I've been admiring NixOS from afar but given the bending users have to do to use it in this particular use-case wouldn't it seem that NixOS should present in a transparent and seamless way libraries in these shell-environments the author creates for the build to surface the necessary libraries in such a way that "standard" tools like ld/ldd can find them? Shouldn't it be on the shoulders of NixOS to make this such that users of NixOS need not require patching tools or hacks etc?
NixOS changes some standard conventions of Linux filesystem layout and where tools can expect to find things. These are for good reasons and are due to the core of what NixOS is trying to achieve. For building most things those changes are relatively abstracted away (see ld wrapper script for details) and you don't have to know about them. Fiddling around with something low level like a linker is I think a forgivable situation where the abstraction leaks - it is a process that is inextricably linked to where the system puts things.

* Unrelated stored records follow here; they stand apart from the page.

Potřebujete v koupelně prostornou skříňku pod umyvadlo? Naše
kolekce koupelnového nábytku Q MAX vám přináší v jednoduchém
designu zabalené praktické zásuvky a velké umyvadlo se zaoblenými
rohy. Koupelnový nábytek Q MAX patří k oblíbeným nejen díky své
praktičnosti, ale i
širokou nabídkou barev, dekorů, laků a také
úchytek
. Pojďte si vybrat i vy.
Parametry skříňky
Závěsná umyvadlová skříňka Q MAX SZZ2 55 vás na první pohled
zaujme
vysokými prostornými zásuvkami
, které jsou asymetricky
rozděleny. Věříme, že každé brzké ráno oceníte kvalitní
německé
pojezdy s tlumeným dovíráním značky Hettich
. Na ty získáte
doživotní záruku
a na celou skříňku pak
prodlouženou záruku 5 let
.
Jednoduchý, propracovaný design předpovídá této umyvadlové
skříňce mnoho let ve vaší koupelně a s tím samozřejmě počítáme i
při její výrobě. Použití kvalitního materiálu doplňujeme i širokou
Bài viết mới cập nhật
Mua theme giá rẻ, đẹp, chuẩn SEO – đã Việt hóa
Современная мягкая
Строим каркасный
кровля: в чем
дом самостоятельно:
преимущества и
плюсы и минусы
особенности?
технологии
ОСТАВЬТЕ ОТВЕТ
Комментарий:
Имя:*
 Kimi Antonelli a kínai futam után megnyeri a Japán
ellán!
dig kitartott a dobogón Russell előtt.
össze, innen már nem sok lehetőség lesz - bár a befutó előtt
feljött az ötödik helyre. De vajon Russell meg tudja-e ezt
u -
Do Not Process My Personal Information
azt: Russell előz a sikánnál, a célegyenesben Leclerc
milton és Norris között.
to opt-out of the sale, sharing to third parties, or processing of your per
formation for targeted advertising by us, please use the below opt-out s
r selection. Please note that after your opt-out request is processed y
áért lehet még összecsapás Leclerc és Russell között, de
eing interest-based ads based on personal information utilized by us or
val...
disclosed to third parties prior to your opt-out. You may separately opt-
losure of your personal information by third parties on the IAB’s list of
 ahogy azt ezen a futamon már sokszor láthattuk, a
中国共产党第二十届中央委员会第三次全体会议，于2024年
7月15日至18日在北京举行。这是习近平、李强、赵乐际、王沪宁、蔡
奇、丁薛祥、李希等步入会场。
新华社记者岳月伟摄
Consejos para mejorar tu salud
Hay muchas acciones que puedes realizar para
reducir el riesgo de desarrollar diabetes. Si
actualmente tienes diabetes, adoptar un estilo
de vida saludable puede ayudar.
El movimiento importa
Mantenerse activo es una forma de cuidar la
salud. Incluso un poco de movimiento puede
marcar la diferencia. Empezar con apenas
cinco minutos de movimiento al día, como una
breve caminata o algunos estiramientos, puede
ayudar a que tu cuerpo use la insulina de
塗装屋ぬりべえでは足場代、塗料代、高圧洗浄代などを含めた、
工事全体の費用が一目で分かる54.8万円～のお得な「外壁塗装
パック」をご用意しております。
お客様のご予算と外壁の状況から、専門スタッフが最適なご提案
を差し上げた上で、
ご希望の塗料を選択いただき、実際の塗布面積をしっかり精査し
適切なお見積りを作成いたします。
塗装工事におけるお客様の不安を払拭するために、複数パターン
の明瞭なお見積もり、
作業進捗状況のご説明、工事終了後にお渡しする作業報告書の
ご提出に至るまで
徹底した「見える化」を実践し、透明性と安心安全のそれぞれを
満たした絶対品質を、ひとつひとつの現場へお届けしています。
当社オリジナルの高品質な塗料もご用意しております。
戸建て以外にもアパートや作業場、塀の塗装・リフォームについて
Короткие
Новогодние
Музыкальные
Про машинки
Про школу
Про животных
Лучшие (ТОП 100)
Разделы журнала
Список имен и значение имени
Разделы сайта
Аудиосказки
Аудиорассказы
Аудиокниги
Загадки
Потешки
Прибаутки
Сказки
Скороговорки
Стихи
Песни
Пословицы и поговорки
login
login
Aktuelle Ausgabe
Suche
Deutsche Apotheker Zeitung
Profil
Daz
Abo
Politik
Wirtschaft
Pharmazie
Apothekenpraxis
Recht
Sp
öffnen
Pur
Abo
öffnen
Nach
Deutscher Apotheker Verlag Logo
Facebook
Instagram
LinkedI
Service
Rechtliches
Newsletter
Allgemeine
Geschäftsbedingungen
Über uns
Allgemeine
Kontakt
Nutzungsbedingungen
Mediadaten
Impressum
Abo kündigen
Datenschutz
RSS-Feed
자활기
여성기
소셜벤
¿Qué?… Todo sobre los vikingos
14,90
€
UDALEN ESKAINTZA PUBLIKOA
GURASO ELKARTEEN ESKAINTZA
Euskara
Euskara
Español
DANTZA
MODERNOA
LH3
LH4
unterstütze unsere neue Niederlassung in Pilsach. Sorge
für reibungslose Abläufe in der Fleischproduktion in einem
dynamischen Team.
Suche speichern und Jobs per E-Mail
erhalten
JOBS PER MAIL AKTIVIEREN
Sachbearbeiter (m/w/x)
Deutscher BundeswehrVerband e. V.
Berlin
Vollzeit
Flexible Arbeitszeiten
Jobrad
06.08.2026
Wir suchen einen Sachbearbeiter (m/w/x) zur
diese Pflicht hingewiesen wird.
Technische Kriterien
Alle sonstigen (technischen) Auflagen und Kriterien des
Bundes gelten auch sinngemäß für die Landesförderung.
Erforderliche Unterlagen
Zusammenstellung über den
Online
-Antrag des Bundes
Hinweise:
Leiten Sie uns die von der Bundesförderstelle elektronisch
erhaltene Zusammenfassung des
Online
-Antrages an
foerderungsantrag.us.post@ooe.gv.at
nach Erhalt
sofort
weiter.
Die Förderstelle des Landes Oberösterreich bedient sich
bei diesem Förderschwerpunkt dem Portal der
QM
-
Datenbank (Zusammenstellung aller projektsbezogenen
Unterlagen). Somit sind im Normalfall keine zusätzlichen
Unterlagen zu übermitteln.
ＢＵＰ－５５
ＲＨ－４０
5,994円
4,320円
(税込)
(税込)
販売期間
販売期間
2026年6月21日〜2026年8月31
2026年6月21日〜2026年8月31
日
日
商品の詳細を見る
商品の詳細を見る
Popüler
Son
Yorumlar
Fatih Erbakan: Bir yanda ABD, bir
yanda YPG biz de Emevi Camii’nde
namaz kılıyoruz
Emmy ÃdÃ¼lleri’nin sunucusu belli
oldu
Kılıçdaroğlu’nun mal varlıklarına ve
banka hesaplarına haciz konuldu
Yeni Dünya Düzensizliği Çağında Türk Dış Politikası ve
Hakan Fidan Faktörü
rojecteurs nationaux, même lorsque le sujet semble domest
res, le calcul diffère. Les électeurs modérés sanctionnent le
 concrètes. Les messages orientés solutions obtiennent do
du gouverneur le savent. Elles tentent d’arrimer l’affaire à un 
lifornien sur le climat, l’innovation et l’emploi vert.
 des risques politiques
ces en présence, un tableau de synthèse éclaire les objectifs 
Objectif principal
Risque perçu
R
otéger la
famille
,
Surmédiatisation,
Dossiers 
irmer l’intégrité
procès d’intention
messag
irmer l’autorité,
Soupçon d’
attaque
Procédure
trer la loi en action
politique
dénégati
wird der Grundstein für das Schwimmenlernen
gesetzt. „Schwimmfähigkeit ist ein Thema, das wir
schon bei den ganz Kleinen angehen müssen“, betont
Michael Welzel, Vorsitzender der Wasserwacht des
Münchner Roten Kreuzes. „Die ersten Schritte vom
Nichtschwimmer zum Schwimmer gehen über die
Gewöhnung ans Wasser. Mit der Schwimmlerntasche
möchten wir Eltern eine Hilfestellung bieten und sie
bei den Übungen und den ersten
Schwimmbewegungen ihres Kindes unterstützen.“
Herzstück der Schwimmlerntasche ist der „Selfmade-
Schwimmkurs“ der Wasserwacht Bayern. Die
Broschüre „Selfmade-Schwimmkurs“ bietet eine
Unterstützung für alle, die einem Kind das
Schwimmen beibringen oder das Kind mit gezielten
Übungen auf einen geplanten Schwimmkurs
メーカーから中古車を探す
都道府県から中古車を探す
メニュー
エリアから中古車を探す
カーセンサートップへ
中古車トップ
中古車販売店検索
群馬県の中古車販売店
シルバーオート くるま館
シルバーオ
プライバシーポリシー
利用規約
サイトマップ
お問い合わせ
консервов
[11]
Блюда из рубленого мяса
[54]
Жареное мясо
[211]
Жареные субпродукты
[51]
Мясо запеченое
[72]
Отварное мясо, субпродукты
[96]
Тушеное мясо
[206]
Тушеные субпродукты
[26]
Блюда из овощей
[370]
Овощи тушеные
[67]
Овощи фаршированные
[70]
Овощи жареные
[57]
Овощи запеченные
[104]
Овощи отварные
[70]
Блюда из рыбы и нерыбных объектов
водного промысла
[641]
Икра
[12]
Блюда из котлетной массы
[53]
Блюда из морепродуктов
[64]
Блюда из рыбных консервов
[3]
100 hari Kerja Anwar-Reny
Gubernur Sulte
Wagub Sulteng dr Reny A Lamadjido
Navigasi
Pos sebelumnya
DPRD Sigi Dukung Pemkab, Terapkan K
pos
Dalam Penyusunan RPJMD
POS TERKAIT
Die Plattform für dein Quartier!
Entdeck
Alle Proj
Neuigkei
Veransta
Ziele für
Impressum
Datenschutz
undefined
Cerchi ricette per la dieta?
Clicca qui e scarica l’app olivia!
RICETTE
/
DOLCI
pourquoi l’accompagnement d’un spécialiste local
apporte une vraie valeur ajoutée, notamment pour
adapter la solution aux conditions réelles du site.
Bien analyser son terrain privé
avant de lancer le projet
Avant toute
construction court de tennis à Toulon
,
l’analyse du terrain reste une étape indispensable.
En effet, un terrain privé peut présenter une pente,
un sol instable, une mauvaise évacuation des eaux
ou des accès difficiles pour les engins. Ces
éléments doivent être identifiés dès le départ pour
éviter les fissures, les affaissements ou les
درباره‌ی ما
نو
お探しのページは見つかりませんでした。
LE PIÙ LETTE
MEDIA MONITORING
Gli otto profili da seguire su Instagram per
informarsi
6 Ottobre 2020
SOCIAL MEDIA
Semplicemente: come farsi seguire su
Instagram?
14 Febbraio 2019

My issue is the last sentence:
So… .. turns out there’s more than one lld on NixOS. There’s pkgs.lld, the thing I have been using in the post. And then there’s pkgs.llvmPackages.bintools package, which also contains lld. And that version is actually wrapped into an rpath-setting shell script, the same way ld is.
That means that there isn't a problem. NixOS has fixed this, the system works. Except that you have to magically know which package you should be using. This is the sort of problem that I run into with Nix - it's hard to know the correct incantation.